Leo, it seems you are making an assumption I don't believe must necessarily be true. It seems you are assuming that whatever environmental conditions kept the whale population down would affected all other sea life similarly, but I believe conditions could be such that some species would thrive in a certain environment while others merely survived, and that even when conditions changed in such a way as to have improved the lot for the whales, the change could have been such as to not have a serious impact on other species for some time. I don't think there is anything in our world that indicates things are as simple as to suggest that an environmental change which is positive for a particular species MUST be positive for all others which share it's environment or that a positive change for one species MUST be negative for all others which were thriving prior to the change. There are countless variables that make up what we call environment.
Additionally, from all that scientists have told us (even here on UM) fossilization is a very rare process, so as in other cases, absence of evidence is not evidence of absence.
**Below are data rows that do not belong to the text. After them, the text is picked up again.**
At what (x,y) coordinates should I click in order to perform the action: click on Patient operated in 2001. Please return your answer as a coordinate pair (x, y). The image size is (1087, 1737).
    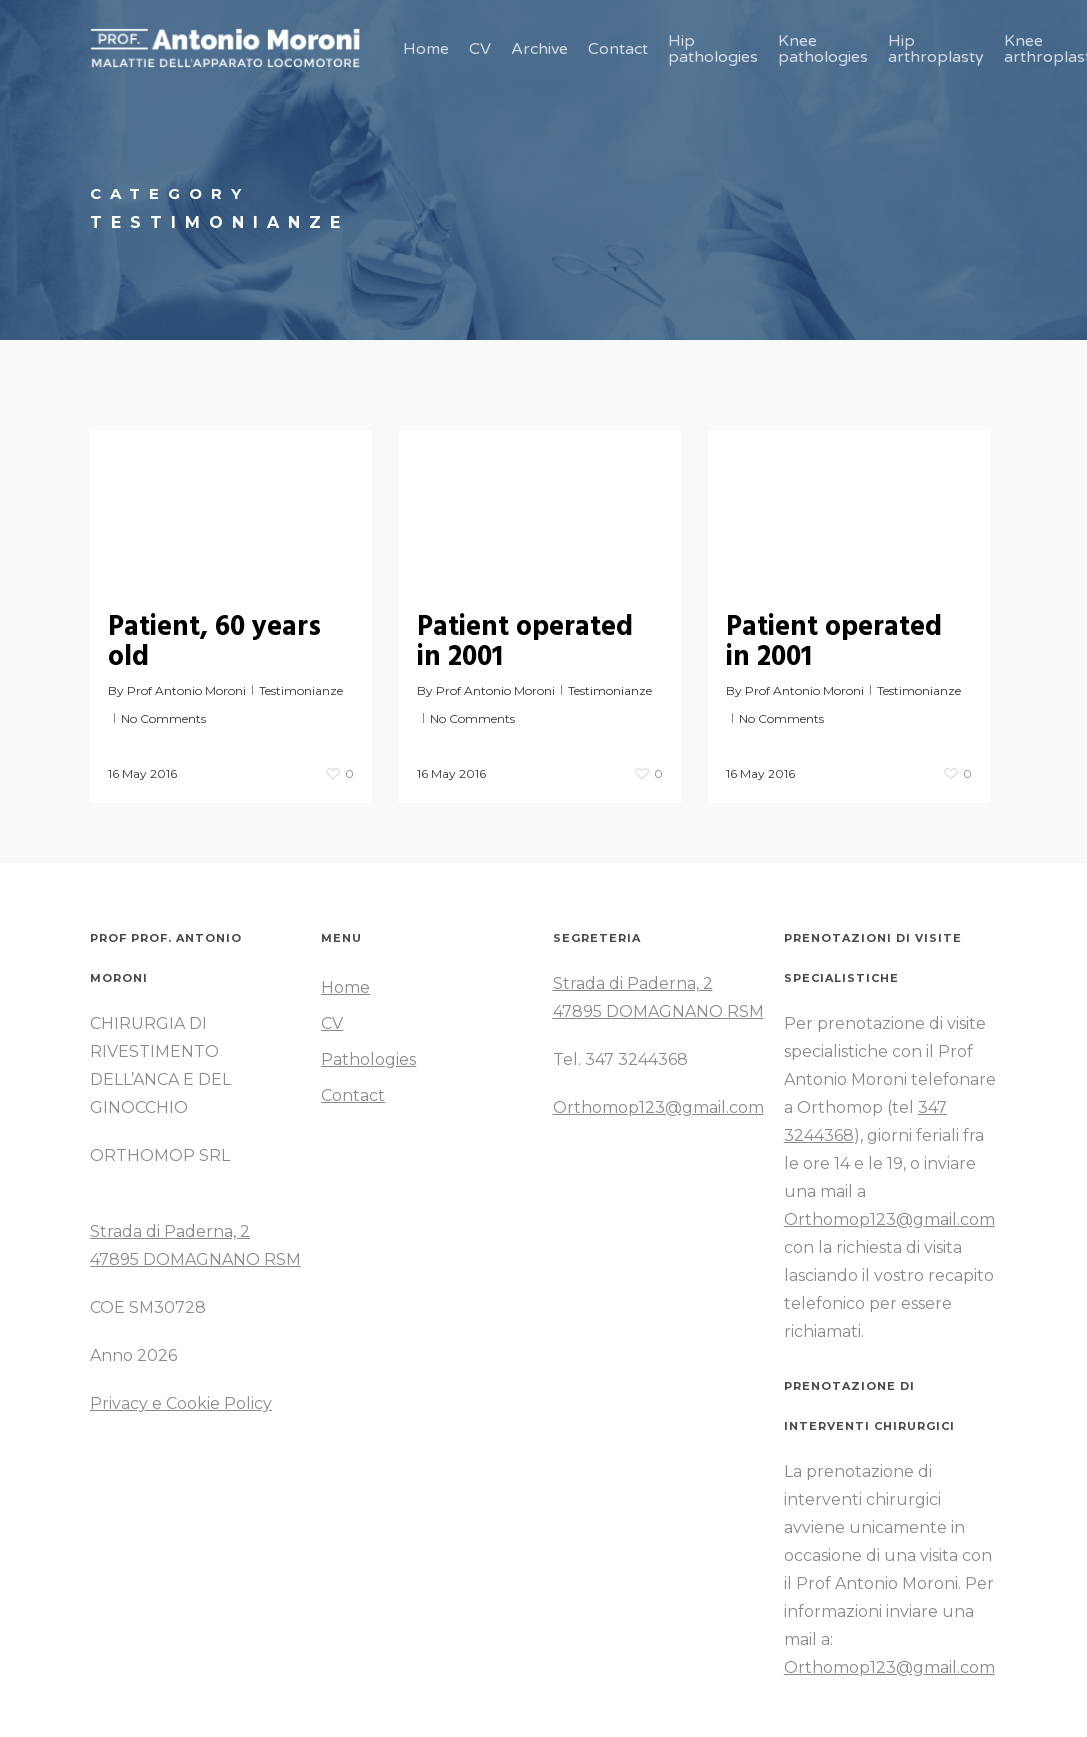     Looking at the image, I should click on (525, 642).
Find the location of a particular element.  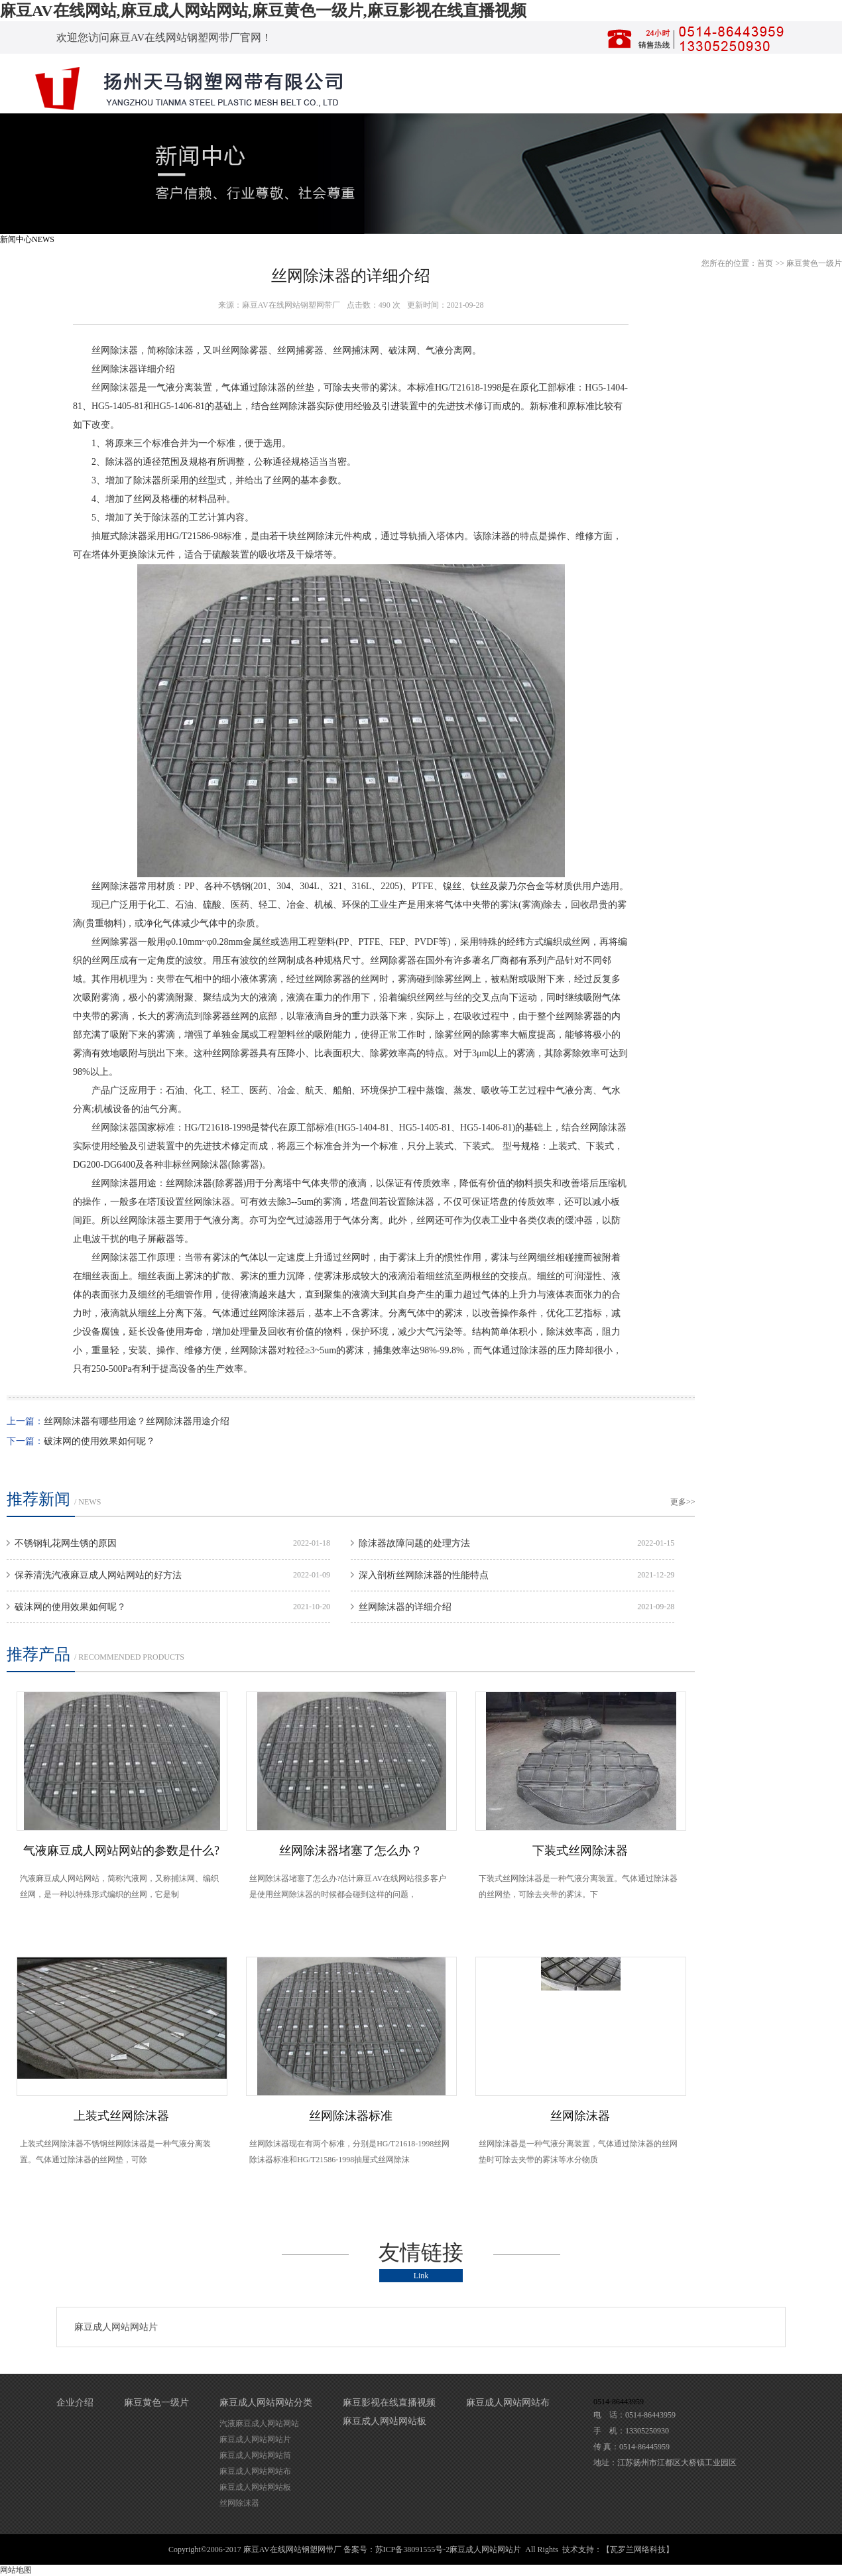 不锈钢轧花网生锈的原因 is located at coordinates (66, 1543).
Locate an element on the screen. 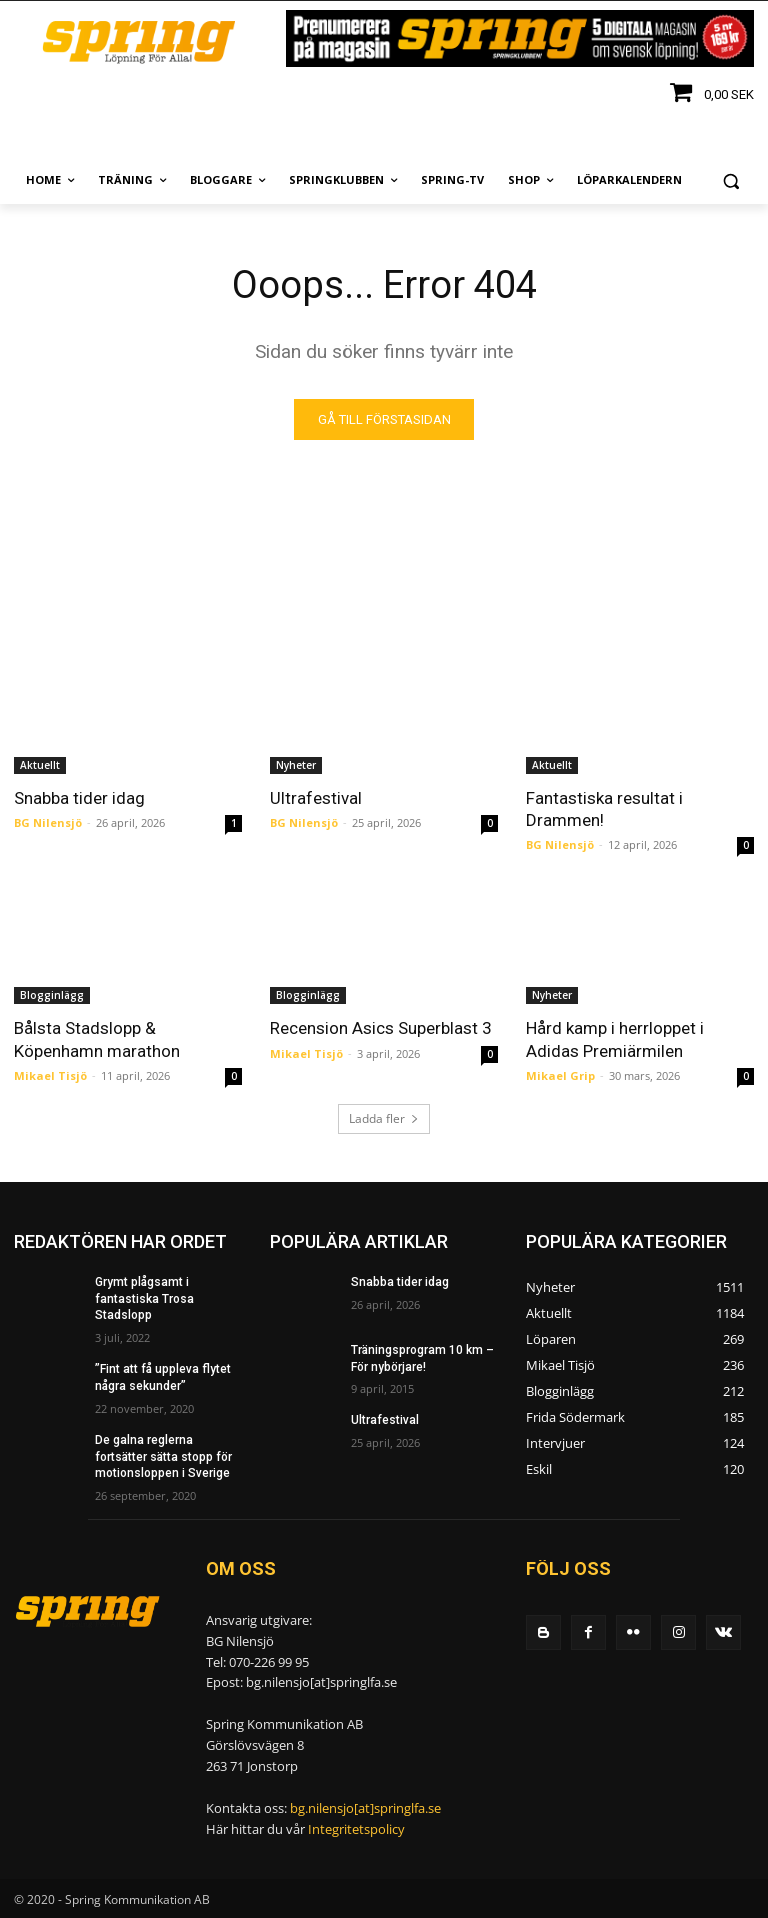 The width and height of the screenshot is (768, 1918). Blogginlägg is located at coordinates (52, 995).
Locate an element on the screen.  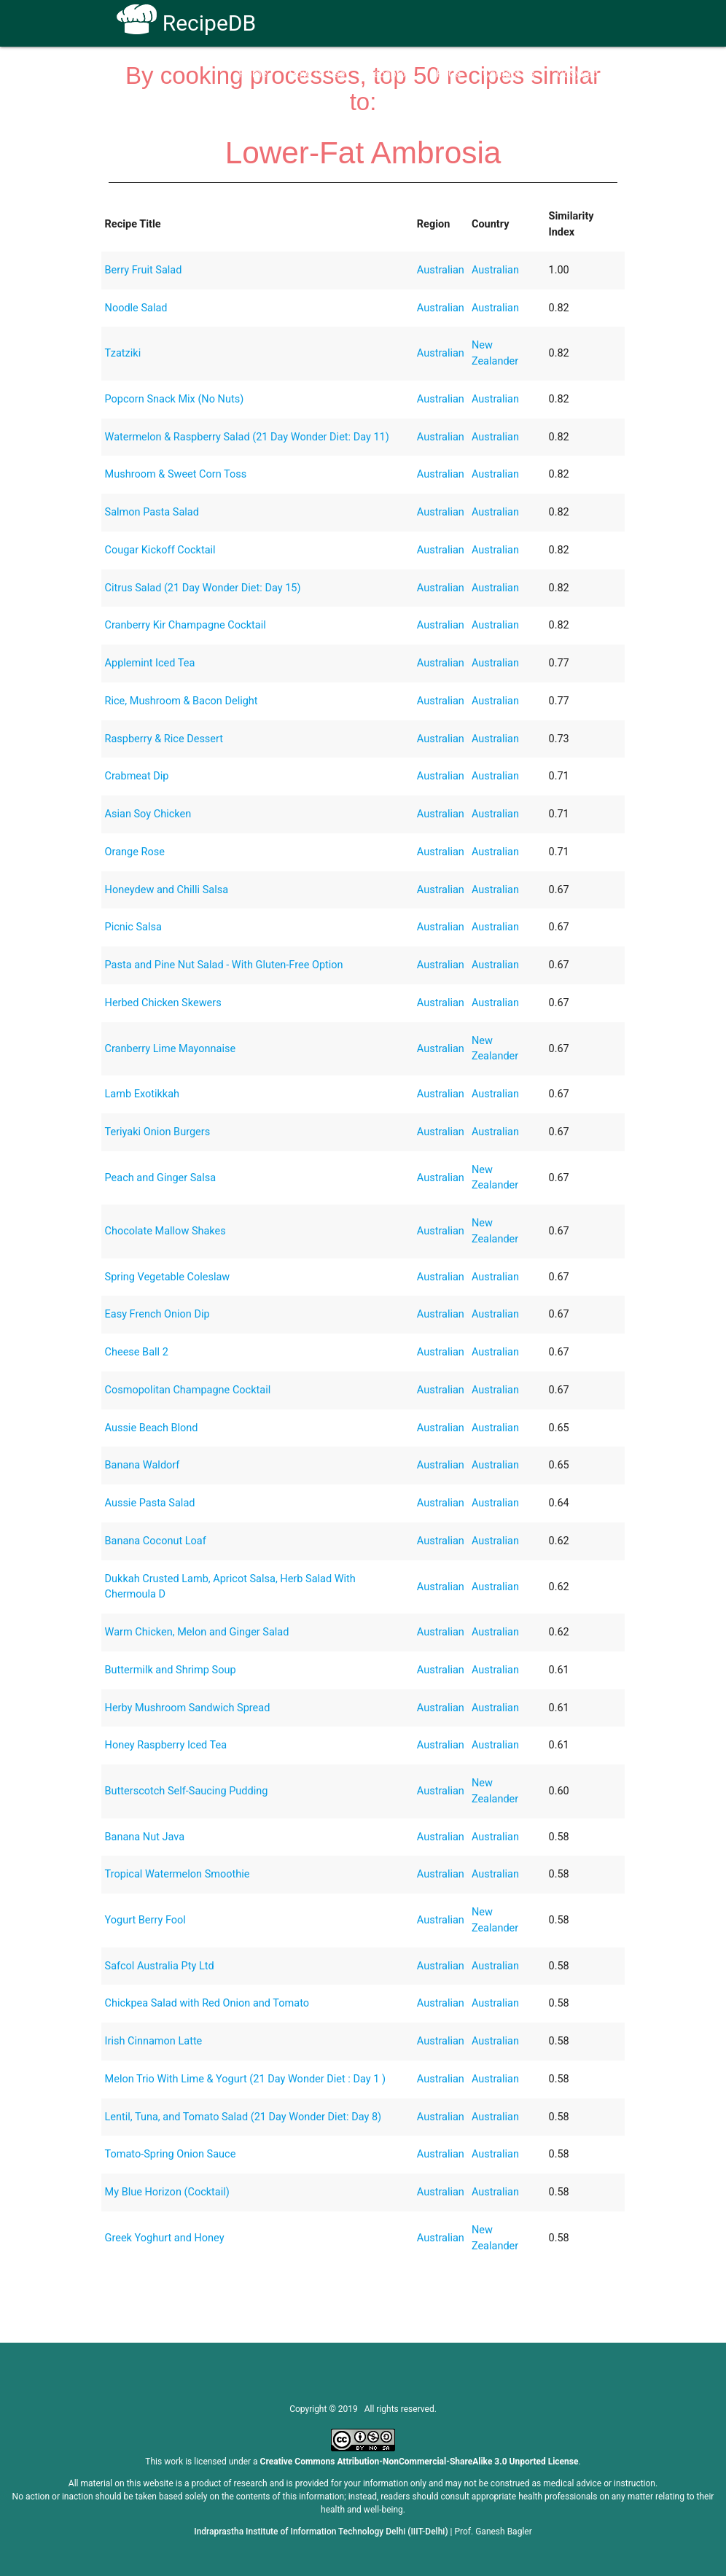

Like I pointed out, it may well be that the only fossil evidence for this type of whale happens to be under the pyramids at Giza or in any of the vast areas of the planet which have never been excavated.
QUOTE
The confluence of these two lines of evidence - that we had an environment suitable for whales to flourish prior to 50 million years ago, but that fossil evidence for their existence is not found until 50 million years ago, is a very strong indication that whales did not exist in pre-Eocene oceans and they therefore evolved from another animal.
I disagree. To successfully claim this is strong evidence would require us to KNOW with 100% certainty that there are NO fossils of this whale prior to 50 million years ago, something no one would realistically ascertain since so much of the planet remains unexcavated, and would also require that we KNOW the exact conditions which would prevent or allow a particular type of now-extinct whale and cow to survive or thrive; and considering that we can't even ascertain that for species currently alive it would be ridiculous to claim we know what those variables were for an extinct species.